Re: ceph on btrfs [was Re: ceph on non-btrfs file systems]

Christian Brunner <chb@xxxxxx> · Tue, 25 Oct 2011 17:13:53 +0200

2011/10/25 Josef Bacik <josef@xxxxxxxxxx>:
> On Tue, Oct 25, 2011 at 04:25:02PM +0200, Christian Brunner wrote:
>> 2011/10/25 Josef Bacik <josef@xxxxxxxxxx>:
>> > On Tue, Oct 25, 2011 at 01:56:48PM +0200, Christian Brunner wrote:
[...]
>> >>
>> >> In our Ceph-OSD server we have 4 disks with 4 btrfs filesystems. Ceph
>> >> tries to balance the load over all OSDs, so all filesystems should get
>> >> an nearly equal load. At the moment one filesystem seems to have a
>> >> problem.

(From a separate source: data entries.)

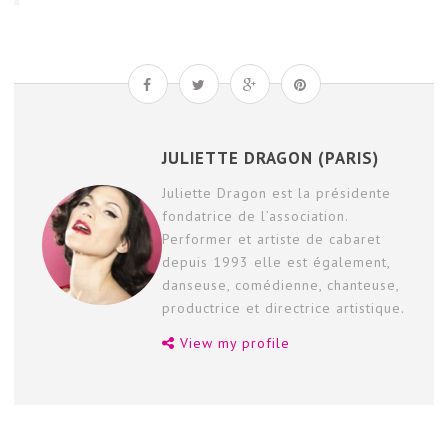
JULIETTE DRAGON (PARIS)
Juliette Dragon est la présidente
fondatrice de l’association.
Performer et artiste de cabaret
depuis 1993 elle est également,
danseuse, comédienne, chanteuse,
productrice et directrice artistique.
View my profile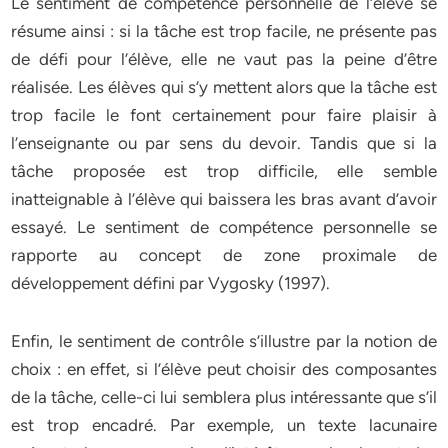
Le sentiment de compétence personnelle de l’élève se
résume ainsi : si la tâche est trop facile, ne présente pas
de défi pour l’élève, elle ne vaut pas la peine d’être
réalisée. Les élèves qui s’y mettent alors que la tâche est
trop facile le font certainement pour faire plaisir à
l’enseignante ou par sens du devoir. Tandis que si la
tâche proposée est trop difficile, elle semble
inatteignable à l’élève qui baissera les bras avant d’avoir
essayé. Le sentiment de compétence personnelle se
rapporte au concept de zone proximale de
développement défini par Vygosky (1997).
Enfin, le sentiment de contrôle s’illustre par la notion de
choix : en effet, si l’élève peut choisir des composantes
de la tâche, celle-ci lui semblera plus intéressante que s’il
est trop encadré. Par exemple, un texte lacunaire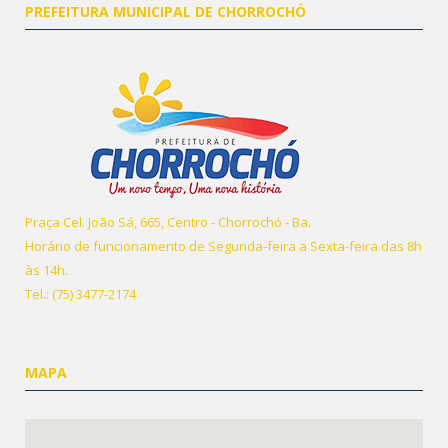
PREFEITURA MUNICIPAL DE CHORROCHÓ
Praça Cel. João Sá, 665, Centro - Chorrochó - Ba.
Horário de funcionamento de Segunda-feira a Sexta-feira das 8h
às 14h.
Tel.: (75) 3477-2174
MAPA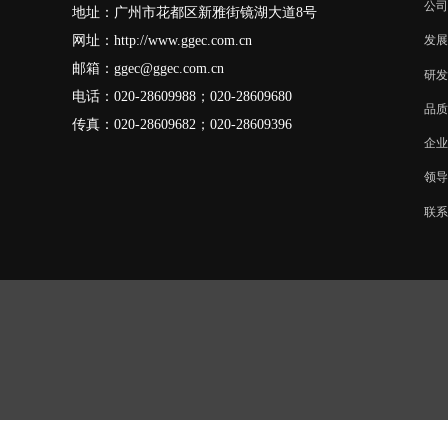
公司
地址：广州市花都区新雅街镜湖大道8号
网址：
http://www.ggec.com.cn
发展
邮箱：
ggec@ggec.com.cn
研发
电话：020-28609988；
020-28609680
品质
传真：020-28609682；020-28609396
企业
领导
联系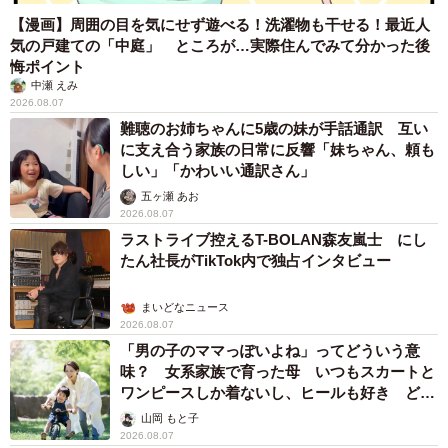
【漫画】周囲の目を気にせず遊べる！洗濯物も干せる！最近人
気の戸建ての「中庭」 ところが…実際住んでみて分かった後
悔ポイント
中瀬 えみ
2026.08.07
難聴のお姉ちゃんに5歳の妹が手話通訳 互い
に支え合う家族の日常に反響「妹ちゃん、頼も
しい」「かわいい通訳さん」
五ヶ瀬 あお
2026.08.07
ラストライブ控えるT-BOLAN森友嵐士 にし
たん社長がTikTok内で独占インタビュー
まいどなニュース
2026.08.07
「男の子のママっぽいよね」ってどういう意
6/6
味？ 女系家族で育った母 いつもスカートと
ワンピースしか着ないし、ヒールも好き どの
さくらと娘さんは大の仲良し！
へんが…
山岡 もと子
2026.08.07
卒業の際、うまく主張できずいつも控えめだったさくらの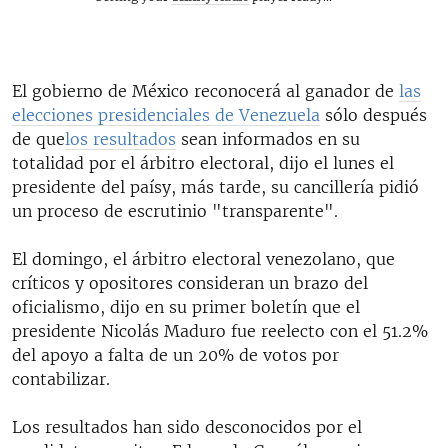
El gobierno de México reconocerá al ganador de
las
elecciones presidenciales de Venezuela
sólo después
de que
los resultados
sean informados en su
totalidad por el árbitro electoral, dijo el lunes el
presidente del paísy, más tarde, su cancillería pidió
un proceso de escrutinio "transparente".
El domingo, el árbitro electoral venezolano, que
críticos y opositores consideran un brazo del
oficialismo, dijo en su primer boletín que el
presidente Nicolás Maduro fue reelecto con el 51.2%
del apoyo a falta de un 20% de votos por
contabilizar.
Los resultados han sido desconocidos por el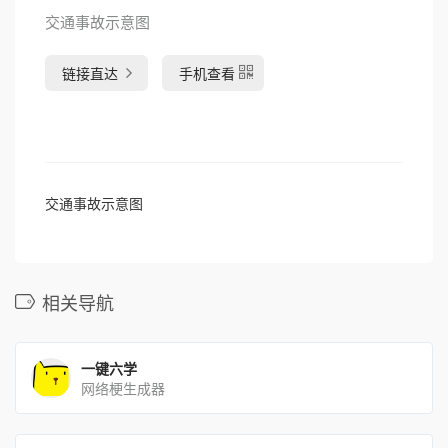
交通事故示意图
链接直达
手机查看
交通事故示意图
相关导航
一键六学
网络梗生成器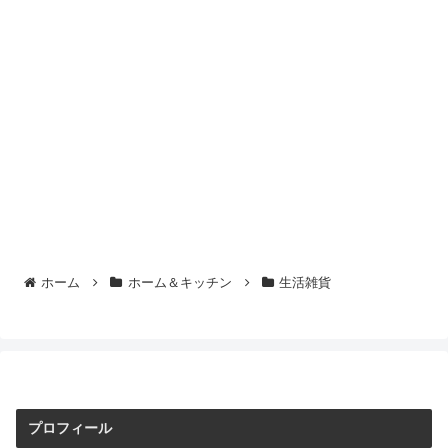
ホーム
ホーム＆キッチン
生活雑貨
プロフィール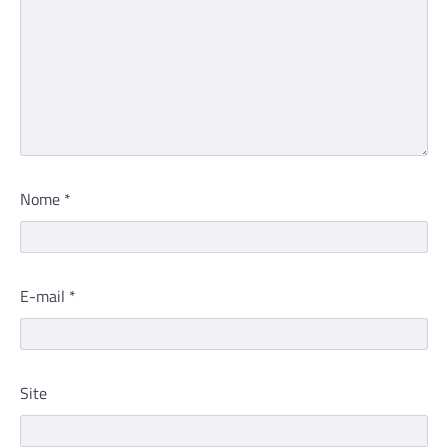
Nome
*
E-mail
*
Site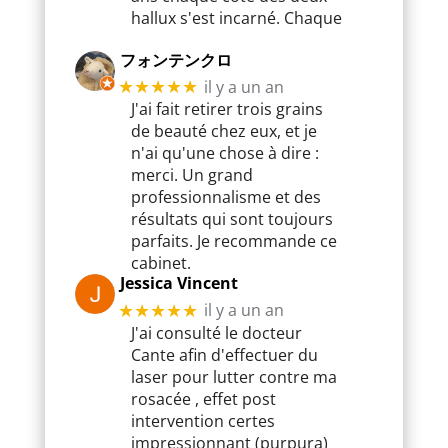
hallux s'est incarné. Chaque
フォンテンクロ
il y a un an
★★★★★
J'ai fait retirer trois grains
de beauté chez eux, et je
n'ai qu'une chose à dire :
merci. Un grand
professionnalisme et des
résultats qui sont toujours
parfaits. Je recommande ce
cabinet.
Jessica Vincent
il y a un an
★★★★★
J'ai consulté le docteur
Cante afin d'effectuer du
laser pour lutter contre ma
rosacée , effet post
intervention certes
impressionnant (purpura)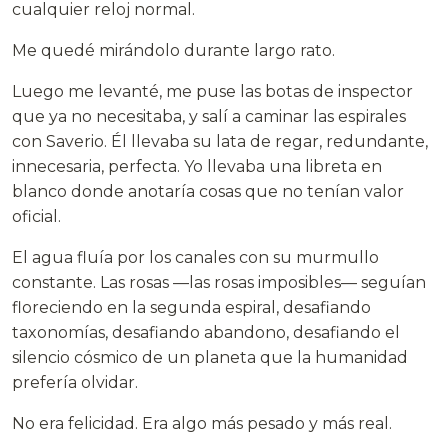
cualquier reloj normal.
Me quedé mirándolo durante largo rato.
Luego me levanté, me puse las botas de inspector
que ya no necesitaba, y salí a caminar las espirales
con Saverio. Él llevaba su lata de regar, redundante,
innecesaria, perfecta. Yo llevaba una libreta en
blanco donde anotaría cosas que no tenían valor
oficial.
El agua fluía por los canales con su murmullo
constante. Las rosas —las rosas imposibles— seguían
floreciendo en la segunda espiral, desafiando
taxonomías, desafiando abandono, desafiando el
silencio cósmico de un planeta que la humanidad
prefería olvidar.
No era felicidad. Era algo más pesado y más real.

When running with iostat I see the following
>> >>
>> >> Device:         rrqm/s   wrqm/s     r/s     w/s   rsec/s   wsec/s
>> >> avgrq-sz avgqu-sz   await  svctm  %util
>> >> sdd               0.00     0.00    0.00    4.33     0.00    53.33
>> >> 12.31     0.08   19.38  12.23   5.30
>> >> sdc               0.00     1.00    0.00  228.33     0.00  1957.33
>> >> 8.57    74.33  380.76   2.74  62.57
>> >> sdb               0.00     0.00    0.00    1.33     0.00    16.00
>> >> 12.00     0.03   25.00 19.75 2.63
>> >> sda               0.00     0.00    0.00    0.67     0.00     8.00
>> >> 12.00     0.01   19.50  12.50   0.83
>> >>
>> >> The PID of the ceph-osd taht is running on sdc is 2053 and when I look
>> >> with top I see this process and a btrfs-endio-writer (PID 5447):
>> >>
>> >>   PID USER      PR  NI  VIRT  RES  SHR S %CPU %MEM    TIME+  COMMAND
>> >>  2053 root      20   0  537m 146m 2364 S 33.2 0.6 43:31.24 ceph-osd
>> >>  5447 root      20   0     0    0    0 S 22.6 0.0 19:32.18 btrfs-endio-wri
>> >>
>> >> In the latencytop output you can see that those processes have a much
>> >> higher latency, than the other ceph-osd and btrfs-endio-writers.
>> >>
>> >
>> > I'm seeing a lot of this
>> >
>> >        [schedule]      1654.6 msec         96.4 %
>> >                schedule blkdev_issue_flush blkdev_fsync vfs_fsync_range
>> >                generic_write_sync blkdev_aio_write do_sync_readv_writev
>> >                do_readv_writev vfs_writev sys_writev system_call_fastpath
>> >
>> > where ceph-osd's latency is mostly coming from this fsync of a block device
>> > directly, and not so much being tied up by btrfs directly.  With 22% CPU being
>> > taken up by btrfs-endio-wri we must be doing something wrong.  Can you run perf
>> > record -ag when this is going on and then perf report so we can see what
>> > btrfs-endio-wri is doing with the cpu.  You can drill down in perf report to get
>> > only what btrfs-endio-wri is doing, so that would be best.  As far as the rest
>> > of the latencytop goes, it doesn't seem like btrfs-endio-wri is doing anything
>> > horribly wrong or introducing a lot of latency.  Most of it seems to be when
>> > running the dleayed refs and having to read in blocks.  I've been suspecting for
>> > a while that the delayed ref stuff ends up doing way more work than it needs to
>> > be per task, and it's possible that btrfs-endio-wri is simply getting screwed by
>> > other people doing work.
>> >
>> > At this point it seems like the biggest problem with latency in ceph-osd is not
>> > related to btrfs, the latency seems to all be from the fact that ceph-osd is
>> > fsyncing a block dev for whatever reason.  As for btrfs-endio-wri it seems like
>> > its blowing a lot of CPU time, so perf record -ag is probably going to be your
>> > best bet when it's using lots of cpu so we can figure out what it's spinning on.
>>
>> Attached is a perf-report. I have included the whole report, so that
>> you can see the difference between the good and the bad
>> btrfs-endio-wri.
>>
>
> We also shouldn't be running run_ordered_operations, man this is screwed up,
> thanks so much for this, I should be able to nail this down pretty easily.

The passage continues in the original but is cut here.